Discussion: ITP is a thrombocytopenic disorder in which autoantibodies directed against platelet antigens cause accelerated platelet destruction. The disorder may manifest itself with new-onset purpura or petechiae in the extremities, bleeding of the oral mucosa, epistaxis, or menorrhagia. Secondary ITP in the setting of viral infections likely occurs due to a mechanism of molecular mimicry in which antibodies that are directed toward epitopes of viral antigens cross-react with antigens present on the surface of platelets. There has been significant evidence of ITP in the setting of recent vaccination, most notably the live-attenuated measles-mumps-rubella vaccination for which there are as many as 4 cases per 100,000 doses. There have been case reports of ITP following influenza vaccination. A review of autoimmune disorders after Influenza A/H1N1 vaccination during the 2009-2010 pandemic identified 28 cases of ITP, making it the third most common associated autoimmune disease (after GBS and Rheumatoid arthritis).  It has been proposed that the hemagglutinin contained in influenza vaccine, the major glycoprotein on the surface of influenza virus, binds to the platelets which can trigger the complement cascade and platelet lysis. 
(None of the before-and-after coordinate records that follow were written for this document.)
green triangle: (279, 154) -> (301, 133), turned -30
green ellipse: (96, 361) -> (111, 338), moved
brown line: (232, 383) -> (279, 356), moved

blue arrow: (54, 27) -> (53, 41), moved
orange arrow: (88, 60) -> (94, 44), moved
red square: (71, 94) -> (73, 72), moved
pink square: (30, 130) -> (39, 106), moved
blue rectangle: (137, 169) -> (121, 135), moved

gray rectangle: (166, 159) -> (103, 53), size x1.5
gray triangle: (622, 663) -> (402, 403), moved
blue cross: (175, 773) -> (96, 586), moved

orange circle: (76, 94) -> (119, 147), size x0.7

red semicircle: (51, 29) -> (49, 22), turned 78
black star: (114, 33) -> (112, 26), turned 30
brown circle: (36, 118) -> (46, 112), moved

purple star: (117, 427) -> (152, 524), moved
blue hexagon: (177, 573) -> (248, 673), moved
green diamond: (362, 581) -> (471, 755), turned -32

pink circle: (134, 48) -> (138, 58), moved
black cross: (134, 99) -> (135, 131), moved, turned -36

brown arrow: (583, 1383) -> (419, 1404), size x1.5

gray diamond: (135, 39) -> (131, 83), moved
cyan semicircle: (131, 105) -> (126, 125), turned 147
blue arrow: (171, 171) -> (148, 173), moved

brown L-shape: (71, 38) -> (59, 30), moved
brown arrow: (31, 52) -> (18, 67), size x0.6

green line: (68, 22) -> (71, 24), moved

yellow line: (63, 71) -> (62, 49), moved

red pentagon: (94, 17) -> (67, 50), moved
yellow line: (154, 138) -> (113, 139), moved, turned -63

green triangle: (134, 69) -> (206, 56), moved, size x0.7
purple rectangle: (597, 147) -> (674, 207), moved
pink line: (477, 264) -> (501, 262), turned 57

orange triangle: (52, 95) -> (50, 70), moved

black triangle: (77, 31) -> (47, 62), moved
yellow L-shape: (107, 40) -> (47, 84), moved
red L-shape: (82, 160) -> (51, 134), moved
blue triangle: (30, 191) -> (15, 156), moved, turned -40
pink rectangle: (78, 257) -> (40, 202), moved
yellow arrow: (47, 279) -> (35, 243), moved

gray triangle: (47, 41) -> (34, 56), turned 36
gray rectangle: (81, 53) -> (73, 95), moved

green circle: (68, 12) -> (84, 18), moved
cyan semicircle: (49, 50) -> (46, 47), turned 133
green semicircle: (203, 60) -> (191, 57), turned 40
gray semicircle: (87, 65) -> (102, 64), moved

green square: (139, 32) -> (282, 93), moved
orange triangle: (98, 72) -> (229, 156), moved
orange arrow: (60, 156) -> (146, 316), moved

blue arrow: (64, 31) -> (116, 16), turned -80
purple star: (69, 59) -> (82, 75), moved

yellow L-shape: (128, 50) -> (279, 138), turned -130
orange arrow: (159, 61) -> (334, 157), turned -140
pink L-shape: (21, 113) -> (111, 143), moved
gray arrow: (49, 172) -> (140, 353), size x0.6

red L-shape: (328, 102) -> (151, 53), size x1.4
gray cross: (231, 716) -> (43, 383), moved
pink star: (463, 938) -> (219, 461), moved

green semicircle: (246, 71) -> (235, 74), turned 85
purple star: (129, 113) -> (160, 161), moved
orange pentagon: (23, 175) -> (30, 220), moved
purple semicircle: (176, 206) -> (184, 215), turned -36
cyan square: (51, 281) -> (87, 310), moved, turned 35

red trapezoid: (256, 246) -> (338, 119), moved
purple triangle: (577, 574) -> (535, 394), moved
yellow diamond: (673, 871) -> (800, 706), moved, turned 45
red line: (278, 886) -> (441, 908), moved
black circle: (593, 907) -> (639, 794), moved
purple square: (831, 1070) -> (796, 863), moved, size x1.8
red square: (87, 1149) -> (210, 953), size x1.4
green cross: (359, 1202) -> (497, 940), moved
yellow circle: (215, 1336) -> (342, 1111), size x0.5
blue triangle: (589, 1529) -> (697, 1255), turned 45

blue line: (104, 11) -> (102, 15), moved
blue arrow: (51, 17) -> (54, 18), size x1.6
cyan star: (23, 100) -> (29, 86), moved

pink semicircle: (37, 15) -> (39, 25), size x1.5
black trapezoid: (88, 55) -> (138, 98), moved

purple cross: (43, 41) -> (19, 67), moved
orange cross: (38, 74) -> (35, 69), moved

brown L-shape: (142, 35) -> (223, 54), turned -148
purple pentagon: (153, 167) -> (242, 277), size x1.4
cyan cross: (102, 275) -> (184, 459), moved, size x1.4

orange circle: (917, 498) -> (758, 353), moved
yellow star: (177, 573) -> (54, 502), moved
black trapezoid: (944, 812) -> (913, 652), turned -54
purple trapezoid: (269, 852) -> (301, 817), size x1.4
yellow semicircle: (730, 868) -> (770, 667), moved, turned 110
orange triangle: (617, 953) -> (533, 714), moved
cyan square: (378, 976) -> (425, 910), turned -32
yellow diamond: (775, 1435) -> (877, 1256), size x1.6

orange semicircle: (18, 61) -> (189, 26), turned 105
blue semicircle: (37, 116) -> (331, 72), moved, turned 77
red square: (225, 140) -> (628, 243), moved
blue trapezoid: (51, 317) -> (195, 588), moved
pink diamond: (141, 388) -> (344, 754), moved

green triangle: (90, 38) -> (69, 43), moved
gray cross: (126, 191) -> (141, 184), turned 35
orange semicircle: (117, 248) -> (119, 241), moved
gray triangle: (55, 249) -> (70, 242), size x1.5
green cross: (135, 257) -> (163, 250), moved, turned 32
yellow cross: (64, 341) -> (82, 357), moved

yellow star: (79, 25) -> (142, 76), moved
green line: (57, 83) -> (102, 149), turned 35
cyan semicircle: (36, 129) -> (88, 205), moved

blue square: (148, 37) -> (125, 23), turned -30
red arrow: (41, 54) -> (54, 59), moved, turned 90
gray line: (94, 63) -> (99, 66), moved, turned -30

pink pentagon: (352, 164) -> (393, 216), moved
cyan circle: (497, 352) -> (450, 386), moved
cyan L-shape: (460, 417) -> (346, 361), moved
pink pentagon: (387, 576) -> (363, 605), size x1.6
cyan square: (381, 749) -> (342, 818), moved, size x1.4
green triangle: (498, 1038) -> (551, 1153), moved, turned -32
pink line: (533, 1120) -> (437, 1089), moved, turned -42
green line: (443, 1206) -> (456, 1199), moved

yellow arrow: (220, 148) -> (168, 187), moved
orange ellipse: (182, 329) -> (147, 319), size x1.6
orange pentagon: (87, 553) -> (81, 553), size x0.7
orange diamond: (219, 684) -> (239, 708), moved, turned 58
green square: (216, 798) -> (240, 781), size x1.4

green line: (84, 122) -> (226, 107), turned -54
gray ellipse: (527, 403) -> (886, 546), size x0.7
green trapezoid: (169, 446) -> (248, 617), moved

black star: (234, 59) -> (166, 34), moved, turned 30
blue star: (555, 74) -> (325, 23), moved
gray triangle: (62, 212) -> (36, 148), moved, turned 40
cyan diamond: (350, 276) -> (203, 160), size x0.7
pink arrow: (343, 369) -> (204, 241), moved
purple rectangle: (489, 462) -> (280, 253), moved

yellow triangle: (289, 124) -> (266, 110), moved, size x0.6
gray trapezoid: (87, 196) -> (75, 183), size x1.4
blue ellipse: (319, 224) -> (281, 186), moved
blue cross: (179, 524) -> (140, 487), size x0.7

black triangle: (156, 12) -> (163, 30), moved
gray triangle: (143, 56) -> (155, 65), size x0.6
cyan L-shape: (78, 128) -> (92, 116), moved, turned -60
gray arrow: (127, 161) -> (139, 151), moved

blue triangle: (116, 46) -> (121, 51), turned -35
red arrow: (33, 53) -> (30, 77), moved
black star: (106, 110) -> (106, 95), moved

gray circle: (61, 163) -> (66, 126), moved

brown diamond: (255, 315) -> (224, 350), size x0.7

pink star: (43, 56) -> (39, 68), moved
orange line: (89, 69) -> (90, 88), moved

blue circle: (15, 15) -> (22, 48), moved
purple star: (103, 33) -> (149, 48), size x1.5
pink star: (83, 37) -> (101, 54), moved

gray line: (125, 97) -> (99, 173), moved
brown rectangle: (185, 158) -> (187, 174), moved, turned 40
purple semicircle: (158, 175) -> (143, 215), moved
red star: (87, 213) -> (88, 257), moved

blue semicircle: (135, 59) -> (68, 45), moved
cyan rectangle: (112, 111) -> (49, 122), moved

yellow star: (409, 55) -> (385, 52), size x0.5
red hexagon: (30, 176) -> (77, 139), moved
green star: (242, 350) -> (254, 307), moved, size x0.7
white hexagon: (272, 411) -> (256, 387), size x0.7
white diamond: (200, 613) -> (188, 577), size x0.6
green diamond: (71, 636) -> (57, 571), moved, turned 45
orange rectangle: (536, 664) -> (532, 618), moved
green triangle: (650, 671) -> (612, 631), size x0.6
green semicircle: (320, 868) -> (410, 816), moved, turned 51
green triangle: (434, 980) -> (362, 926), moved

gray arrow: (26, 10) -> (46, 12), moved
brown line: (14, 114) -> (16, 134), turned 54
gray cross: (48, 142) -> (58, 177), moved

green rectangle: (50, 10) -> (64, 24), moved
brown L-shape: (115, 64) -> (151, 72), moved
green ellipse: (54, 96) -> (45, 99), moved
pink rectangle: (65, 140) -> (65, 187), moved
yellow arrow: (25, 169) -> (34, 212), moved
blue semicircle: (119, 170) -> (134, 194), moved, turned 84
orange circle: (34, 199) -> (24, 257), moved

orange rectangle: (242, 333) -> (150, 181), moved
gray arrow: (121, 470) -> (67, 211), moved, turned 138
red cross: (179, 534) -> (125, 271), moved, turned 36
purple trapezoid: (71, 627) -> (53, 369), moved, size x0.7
Conclusions: Our patient presented with new-onset bleeding and isolated thrombocytopenia following a recent influenza vaccination. We are reporting this case to remind providers to consider the association of recent influenza vaccination with ITP. The destruction of the platelets is possibly due to the binding of hemagglutinin in the vaccine to the surface of platelets. However, the benefit of influenza vaccination in preventing disease far outweighs the potential low risk of ITP as an adverse event.